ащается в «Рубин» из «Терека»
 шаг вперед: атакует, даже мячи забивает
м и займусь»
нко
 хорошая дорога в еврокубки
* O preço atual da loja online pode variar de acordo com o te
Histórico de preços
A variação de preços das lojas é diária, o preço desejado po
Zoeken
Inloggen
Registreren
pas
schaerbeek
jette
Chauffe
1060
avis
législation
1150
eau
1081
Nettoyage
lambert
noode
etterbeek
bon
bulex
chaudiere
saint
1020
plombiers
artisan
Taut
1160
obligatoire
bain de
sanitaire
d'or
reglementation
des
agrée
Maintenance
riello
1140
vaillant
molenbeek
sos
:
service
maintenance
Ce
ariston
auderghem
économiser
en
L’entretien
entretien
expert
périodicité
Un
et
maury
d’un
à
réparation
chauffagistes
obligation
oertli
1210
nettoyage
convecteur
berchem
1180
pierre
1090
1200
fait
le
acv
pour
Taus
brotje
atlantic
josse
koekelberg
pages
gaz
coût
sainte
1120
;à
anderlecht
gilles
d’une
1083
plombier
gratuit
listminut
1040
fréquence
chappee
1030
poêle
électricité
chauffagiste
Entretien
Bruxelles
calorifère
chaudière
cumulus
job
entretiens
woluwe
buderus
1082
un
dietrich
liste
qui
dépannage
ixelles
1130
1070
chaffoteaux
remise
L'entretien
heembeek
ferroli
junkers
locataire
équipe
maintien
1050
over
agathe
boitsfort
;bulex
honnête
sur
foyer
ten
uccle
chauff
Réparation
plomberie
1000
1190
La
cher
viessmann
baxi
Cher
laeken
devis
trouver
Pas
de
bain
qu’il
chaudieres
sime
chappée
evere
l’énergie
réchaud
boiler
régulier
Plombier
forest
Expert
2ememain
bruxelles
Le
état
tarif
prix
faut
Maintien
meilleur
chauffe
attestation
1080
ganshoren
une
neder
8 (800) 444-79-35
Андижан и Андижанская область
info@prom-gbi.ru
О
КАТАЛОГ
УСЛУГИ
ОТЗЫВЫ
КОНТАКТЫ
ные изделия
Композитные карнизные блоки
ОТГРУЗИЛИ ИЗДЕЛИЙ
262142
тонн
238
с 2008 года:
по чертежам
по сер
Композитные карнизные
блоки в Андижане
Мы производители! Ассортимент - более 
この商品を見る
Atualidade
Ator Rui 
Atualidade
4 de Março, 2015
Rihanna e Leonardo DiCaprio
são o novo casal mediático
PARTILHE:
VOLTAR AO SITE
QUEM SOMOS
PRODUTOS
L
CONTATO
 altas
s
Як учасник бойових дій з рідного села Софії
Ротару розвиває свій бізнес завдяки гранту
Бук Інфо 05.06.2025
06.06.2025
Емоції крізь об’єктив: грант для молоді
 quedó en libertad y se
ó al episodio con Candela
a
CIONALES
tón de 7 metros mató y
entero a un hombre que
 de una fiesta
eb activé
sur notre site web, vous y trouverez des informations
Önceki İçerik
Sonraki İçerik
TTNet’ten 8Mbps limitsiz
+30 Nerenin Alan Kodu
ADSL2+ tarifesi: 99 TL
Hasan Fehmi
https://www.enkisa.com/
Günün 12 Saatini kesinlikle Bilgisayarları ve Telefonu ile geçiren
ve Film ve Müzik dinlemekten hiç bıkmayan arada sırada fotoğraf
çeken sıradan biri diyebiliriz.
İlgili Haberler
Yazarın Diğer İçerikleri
==
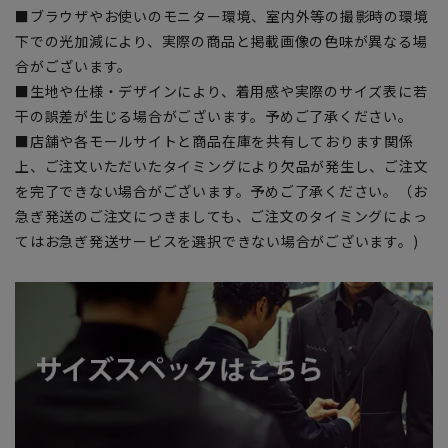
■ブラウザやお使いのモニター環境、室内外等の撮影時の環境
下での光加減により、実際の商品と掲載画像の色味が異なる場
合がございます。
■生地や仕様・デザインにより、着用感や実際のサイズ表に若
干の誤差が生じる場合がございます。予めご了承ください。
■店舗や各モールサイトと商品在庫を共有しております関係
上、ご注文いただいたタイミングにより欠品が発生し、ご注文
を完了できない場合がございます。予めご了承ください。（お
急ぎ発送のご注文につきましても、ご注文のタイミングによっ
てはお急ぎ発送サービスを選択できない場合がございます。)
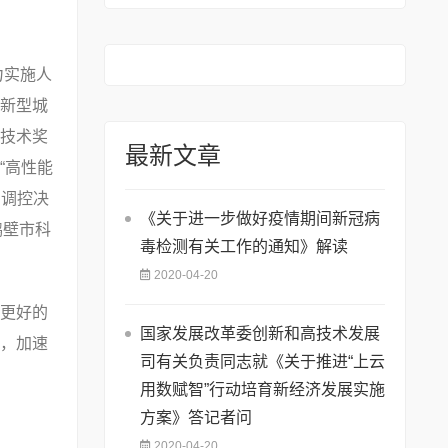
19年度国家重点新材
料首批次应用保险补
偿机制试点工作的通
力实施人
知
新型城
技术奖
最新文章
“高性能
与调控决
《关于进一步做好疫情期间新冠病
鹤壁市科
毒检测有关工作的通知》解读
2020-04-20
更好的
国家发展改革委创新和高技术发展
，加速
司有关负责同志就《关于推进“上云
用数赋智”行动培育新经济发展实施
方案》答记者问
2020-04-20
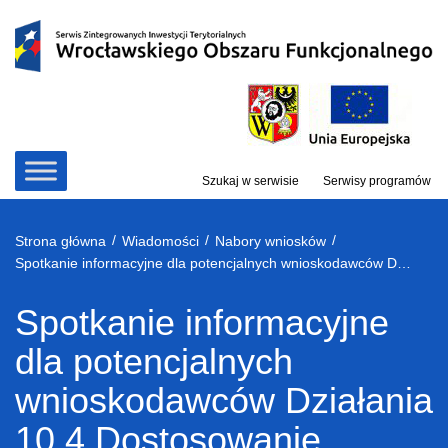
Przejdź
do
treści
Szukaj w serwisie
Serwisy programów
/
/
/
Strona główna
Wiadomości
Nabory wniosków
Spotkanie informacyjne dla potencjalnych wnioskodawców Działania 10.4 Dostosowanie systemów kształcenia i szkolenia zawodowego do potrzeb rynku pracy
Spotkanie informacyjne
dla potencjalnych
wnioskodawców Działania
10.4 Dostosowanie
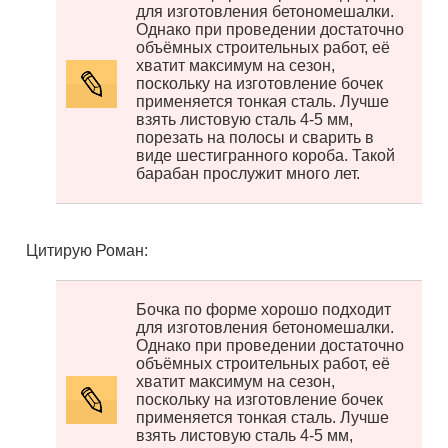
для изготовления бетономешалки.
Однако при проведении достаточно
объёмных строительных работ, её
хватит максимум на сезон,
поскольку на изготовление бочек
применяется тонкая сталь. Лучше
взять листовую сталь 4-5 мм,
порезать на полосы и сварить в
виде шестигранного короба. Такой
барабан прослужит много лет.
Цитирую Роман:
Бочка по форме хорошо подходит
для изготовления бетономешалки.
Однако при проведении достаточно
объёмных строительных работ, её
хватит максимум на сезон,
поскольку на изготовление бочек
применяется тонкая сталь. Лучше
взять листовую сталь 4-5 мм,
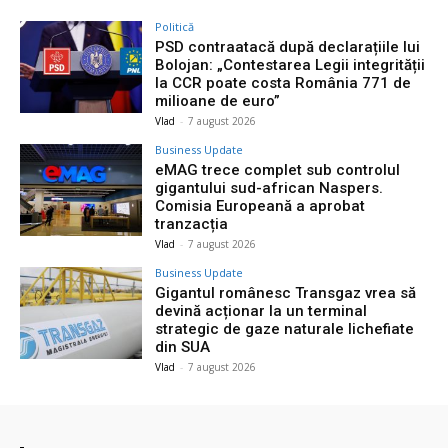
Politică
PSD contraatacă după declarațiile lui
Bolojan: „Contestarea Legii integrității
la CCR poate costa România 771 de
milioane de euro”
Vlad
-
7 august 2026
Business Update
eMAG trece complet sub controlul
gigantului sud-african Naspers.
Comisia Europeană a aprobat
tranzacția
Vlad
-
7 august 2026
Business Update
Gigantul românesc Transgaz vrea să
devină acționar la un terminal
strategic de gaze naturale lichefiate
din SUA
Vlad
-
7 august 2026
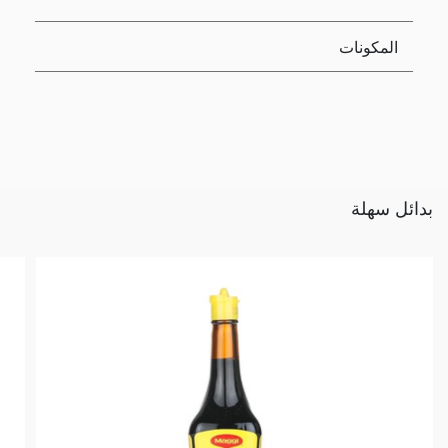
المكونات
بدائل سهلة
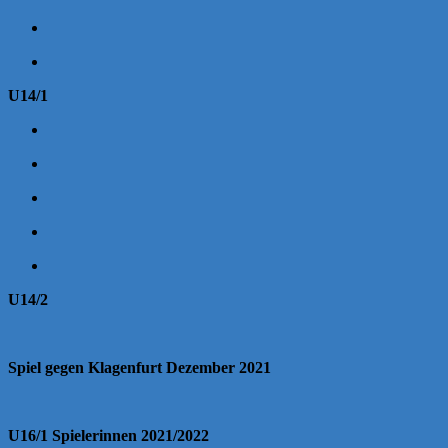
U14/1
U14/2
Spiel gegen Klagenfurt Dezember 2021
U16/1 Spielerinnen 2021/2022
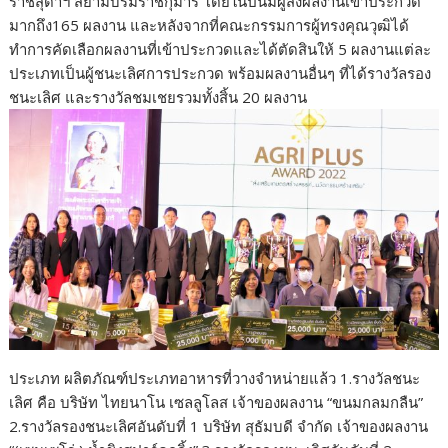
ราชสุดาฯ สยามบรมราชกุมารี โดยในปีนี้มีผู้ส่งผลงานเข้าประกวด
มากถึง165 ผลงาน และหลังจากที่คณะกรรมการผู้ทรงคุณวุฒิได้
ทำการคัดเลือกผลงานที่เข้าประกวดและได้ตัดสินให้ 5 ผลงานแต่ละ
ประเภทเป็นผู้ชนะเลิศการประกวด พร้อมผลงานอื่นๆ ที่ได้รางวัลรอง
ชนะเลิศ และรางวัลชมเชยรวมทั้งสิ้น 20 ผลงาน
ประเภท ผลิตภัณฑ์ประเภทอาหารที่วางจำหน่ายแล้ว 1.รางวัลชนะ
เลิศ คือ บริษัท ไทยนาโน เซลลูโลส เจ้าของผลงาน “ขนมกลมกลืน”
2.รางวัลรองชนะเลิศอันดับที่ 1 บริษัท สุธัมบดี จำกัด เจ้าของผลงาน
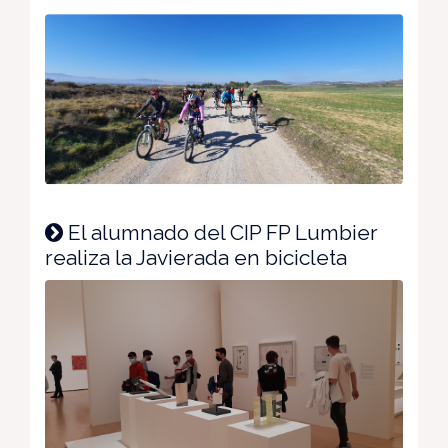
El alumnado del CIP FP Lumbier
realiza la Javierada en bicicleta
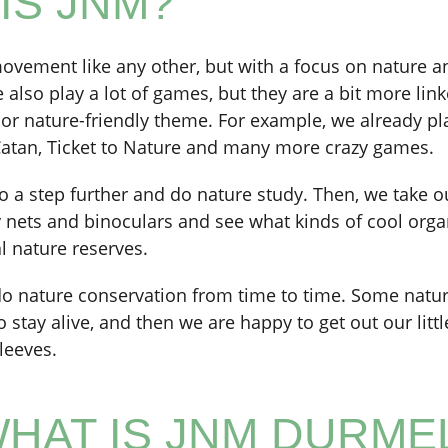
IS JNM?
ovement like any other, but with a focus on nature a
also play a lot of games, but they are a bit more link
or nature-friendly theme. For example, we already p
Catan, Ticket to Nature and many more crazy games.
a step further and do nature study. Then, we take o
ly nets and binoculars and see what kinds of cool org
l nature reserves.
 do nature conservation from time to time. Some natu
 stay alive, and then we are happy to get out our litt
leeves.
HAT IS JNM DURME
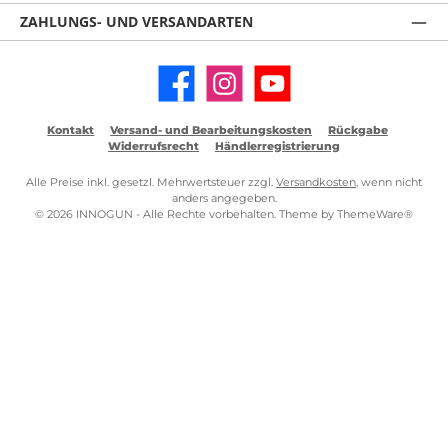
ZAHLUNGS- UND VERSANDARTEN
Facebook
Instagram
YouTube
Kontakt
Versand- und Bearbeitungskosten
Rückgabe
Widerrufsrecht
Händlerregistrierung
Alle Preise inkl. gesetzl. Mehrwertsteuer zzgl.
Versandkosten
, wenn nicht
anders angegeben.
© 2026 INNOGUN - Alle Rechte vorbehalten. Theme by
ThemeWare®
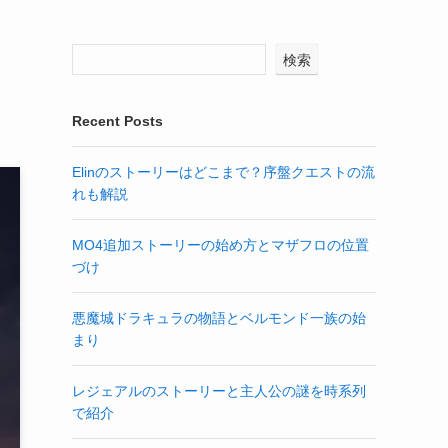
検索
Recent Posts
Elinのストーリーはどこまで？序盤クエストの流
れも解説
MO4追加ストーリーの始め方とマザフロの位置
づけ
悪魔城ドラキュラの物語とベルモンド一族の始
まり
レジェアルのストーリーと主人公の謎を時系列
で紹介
--
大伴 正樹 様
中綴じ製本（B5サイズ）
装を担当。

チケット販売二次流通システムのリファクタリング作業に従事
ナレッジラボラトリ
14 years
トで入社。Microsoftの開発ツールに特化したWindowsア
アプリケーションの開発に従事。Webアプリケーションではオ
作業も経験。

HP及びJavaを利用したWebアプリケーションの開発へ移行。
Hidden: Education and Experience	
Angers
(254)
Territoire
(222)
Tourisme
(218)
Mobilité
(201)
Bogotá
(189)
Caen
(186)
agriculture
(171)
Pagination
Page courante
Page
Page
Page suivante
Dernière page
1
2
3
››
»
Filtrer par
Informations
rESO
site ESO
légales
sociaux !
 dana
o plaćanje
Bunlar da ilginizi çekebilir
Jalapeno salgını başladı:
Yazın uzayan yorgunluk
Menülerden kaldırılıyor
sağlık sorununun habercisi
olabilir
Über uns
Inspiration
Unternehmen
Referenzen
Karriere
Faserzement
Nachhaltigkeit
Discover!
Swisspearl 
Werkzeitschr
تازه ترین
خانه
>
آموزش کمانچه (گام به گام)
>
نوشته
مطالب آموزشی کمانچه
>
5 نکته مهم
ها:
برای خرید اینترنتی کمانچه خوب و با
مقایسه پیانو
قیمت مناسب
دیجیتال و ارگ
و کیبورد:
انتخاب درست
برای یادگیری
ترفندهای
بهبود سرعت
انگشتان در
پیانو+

● Task instructions
Copy out only the lines of the records above from the one with "TTNet’ten 8Mbps limitsiz" through the one with "Yazarın Diğer İçerikleri", exactly as they stand, both included.

● Exercise answer
TTNet’ten 8Mbps limitsiz
+30 Nerenin Alan Kodu
ADSL2+ tarifesi: 99 TL
Hasan Fehmi
https://www.enkisa.com/
Günün 12 Saatini kesinlikle Bilgisayarları ve Telefonu ile geçiren
ve Film ve Müzik dinlemekten hiç bıkmayan arada sırada fotoğraf
çeken sıradan biri diyebiliriz.
İlgili Haberler
Yazarın Diğer İçerikleri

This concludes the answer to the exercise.